6 - Customise a trained model with transfer learning
Training a large neural network from scratch typically requires a lot of data (millions of training items are not unusual) and significant time and computing resources (several weeks using multiple server GPUs).
One powerful shortcut, called transfer learning, is to customise a trained neural network by training a few new layers on top of the network with new data, or extracting the features from the network and using those to train a simple linear classifier.
This can be done using a cloud service, such as Azure Custom Vision or custom Language Understanding, or by taking advantage of libraries of trained neural networks created with, for example, TensorFlow or PyTorch. Transfer learning or fine tuning can often be completed in minutes with a single GPU.
7 - Try deep learning algorithms from a ‘model zoo’
Even if you can’t easily create the model you need with transfer learning using your preferred cloud service or deep learning framework, you still might be able to avoid the slog of designing and training a deep neural network model from scratch.
Most major frameworks have a model zoo that’s more extensive than their model APIs. There are even some websites that maintain model zoos for multiple frameworks, or for any framework that can handle a specific representation, such as ONNX.
Many of the models you’ll find in model zoos are fully trained and ready to use. Some, however, are partially trained snapshots, whose weights are useful as starting points for training with your own datasets.
8 - Optimise your model’s hyper-parameters
Training a model the first time isn’t usually the end of the process. Machine learning models can often be improved by using different hyper-parameters, and the best ones are found by hyper-parameter optimisation or tuning. No, this isn’t really a jump-start, but it is a way to get from an early not-so-good model to a much better model.
Hyper-parameters are parameters outside the model, which are used to control the learning process. Parameters inside the model, such as node weights, are learned during model training. Hyper-parameter optimisation is essentially the process of finding the best set of hyper-parameters for a given model. Each step in the optimisation involves training the model again and getting a loss function value back.

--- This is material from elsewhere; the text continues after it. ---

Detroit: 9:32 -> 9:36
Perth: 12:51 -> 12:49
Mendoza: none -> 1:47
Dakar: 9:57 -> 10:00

The hyper-parameters that matter depend on the model and the optimiser used within the model. For example, learning rate is a common hyper-parameter for neural networks, except when the optimiser takes control of the learning rate from epoch to epoch. For a Support Vector Machine classifier with an RBF (radial basis function) kernel, the hyper-parameters might be a regularisation constant and a kernel constant.
Hyper-parameter optimisers can use a number of search algorithms. Grid search is traditional. On the one hand, grid search requires many trainings to cover all the combinations of multiple hyper-parameters, but on the other hand, all the trainings can run in parallel if you have enough compute resources.

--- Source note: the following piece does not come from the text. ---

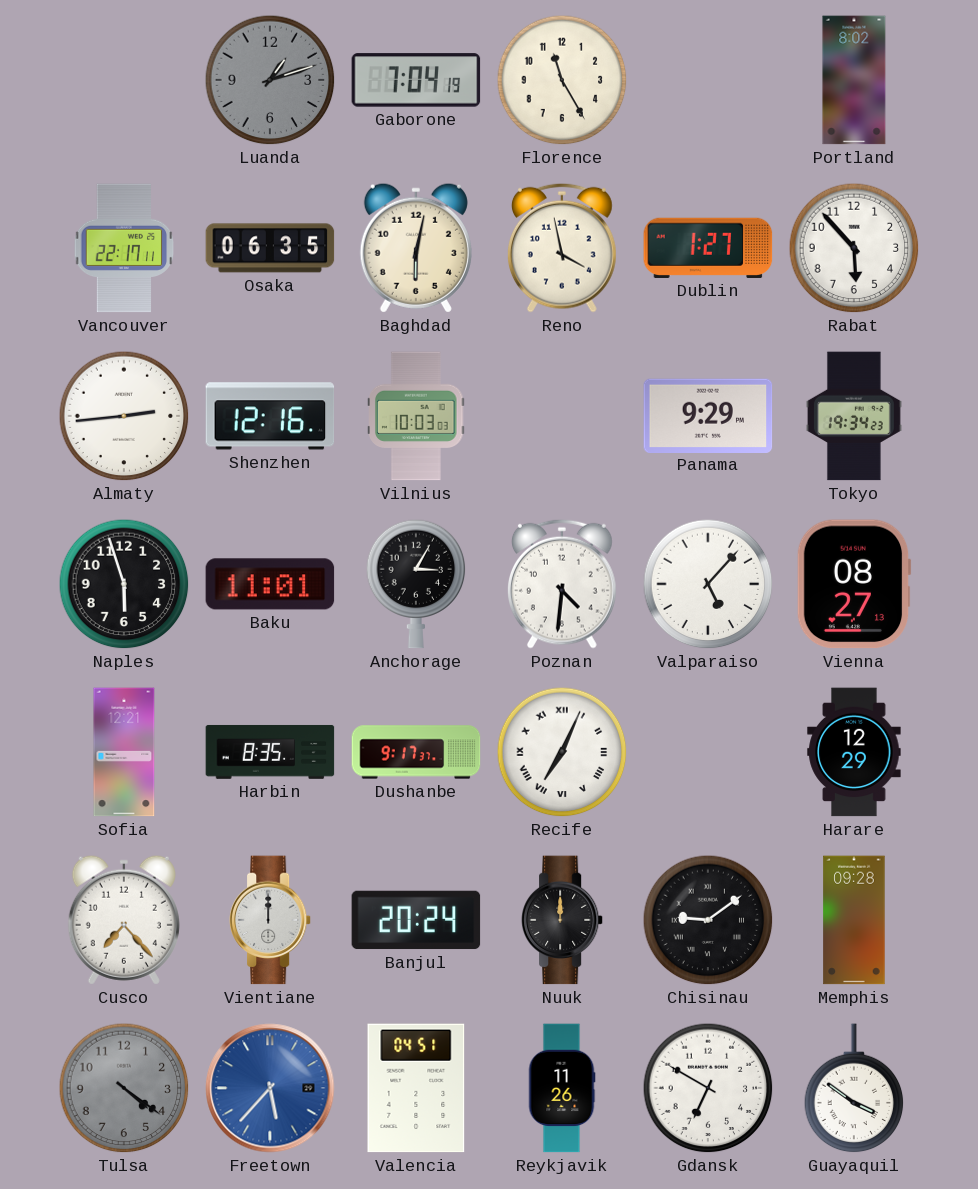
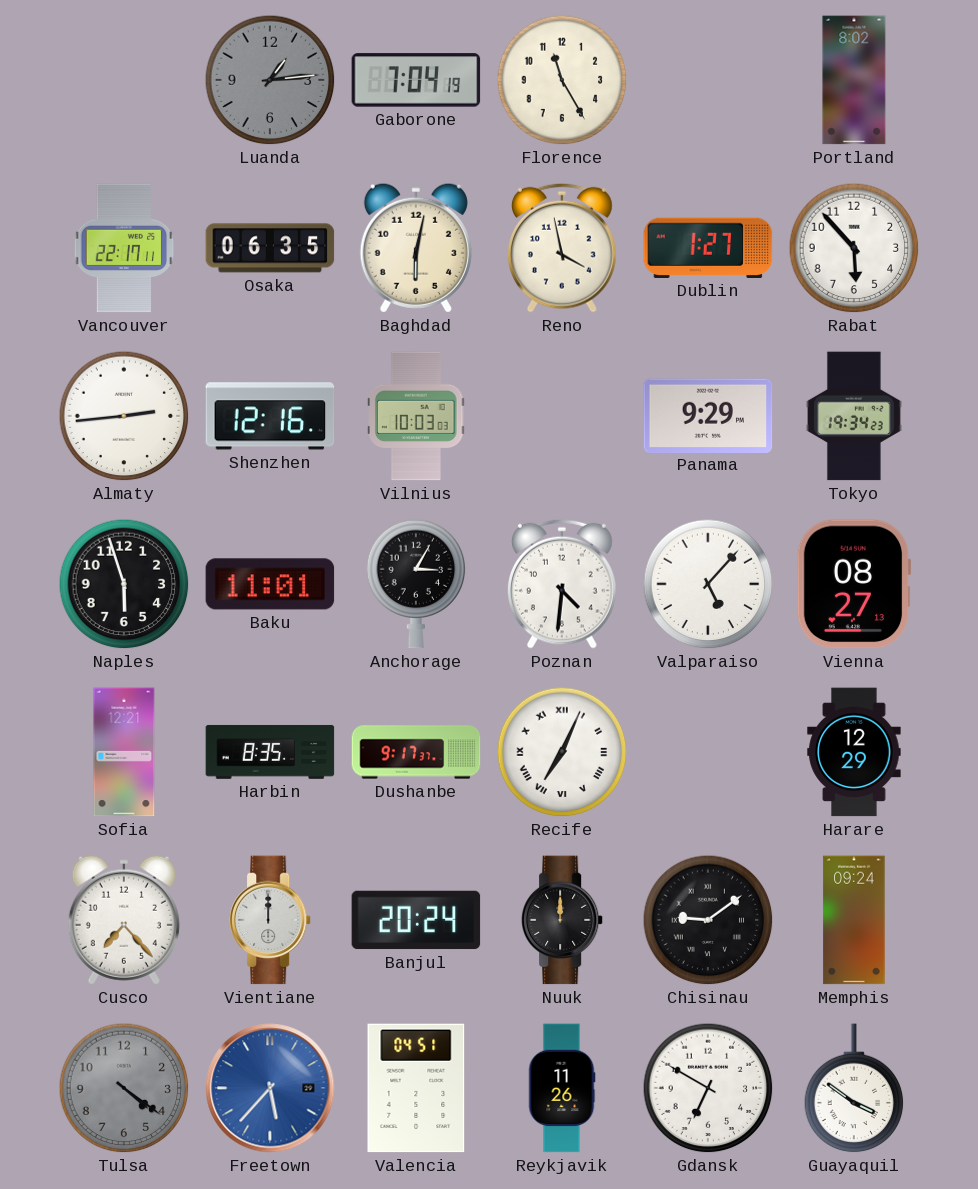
Luanda: 1:12 -> 1:14
Memphis: 09:28 -> 09:24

Random search is sometimes more efficient, and is also easy to parallelise. Other alternatives include Bayesian optimisation, gradient descent, evolutionary optimisation, and early-stopping algorithms.

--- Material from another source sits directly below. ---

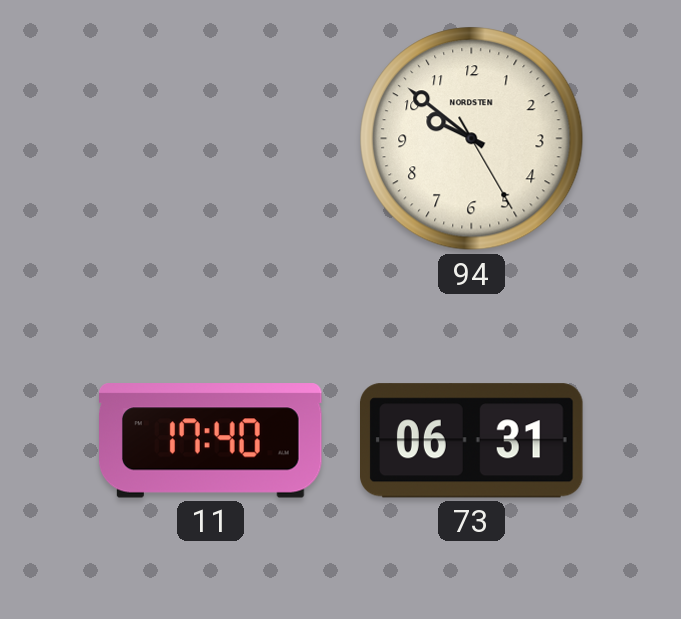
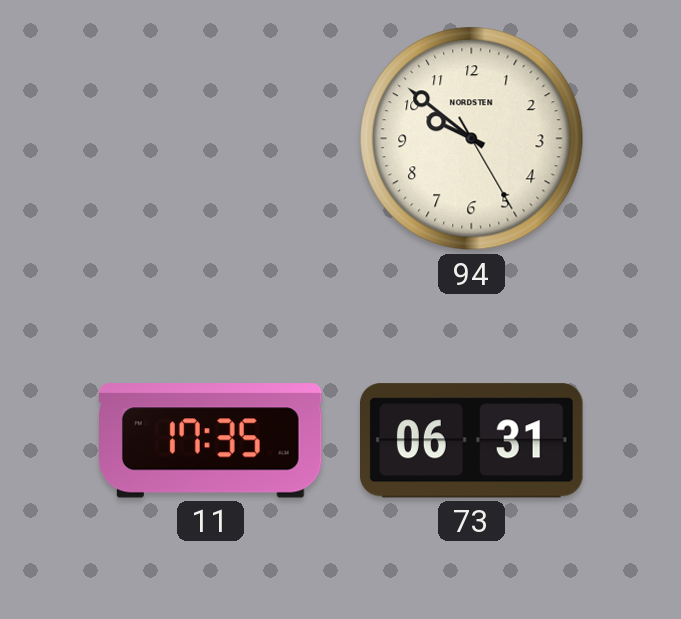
11: 17:40 -> 17:35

To summarise, start your model building process with exploratory data analysis. Use unsupervised learning to understand more about your data and features. Try AutoML to test out many models quickly.
If you need a deep neural network model, first try transfer learning or a model zoo before trying to design and train your own network from scratch. If you find a model you think looks pretty good, try improving it with hyper-parameter tuning. Then you can try the model in production, and monitor it.
By the way, you’re not really done at that point. Over time, the data or the concept will drift because of real-world events, and you’ll need to refine and retrain your model. You may even discover that a different type of model will work better for the new data.
What fun would it be if you could build a model once and be done with it?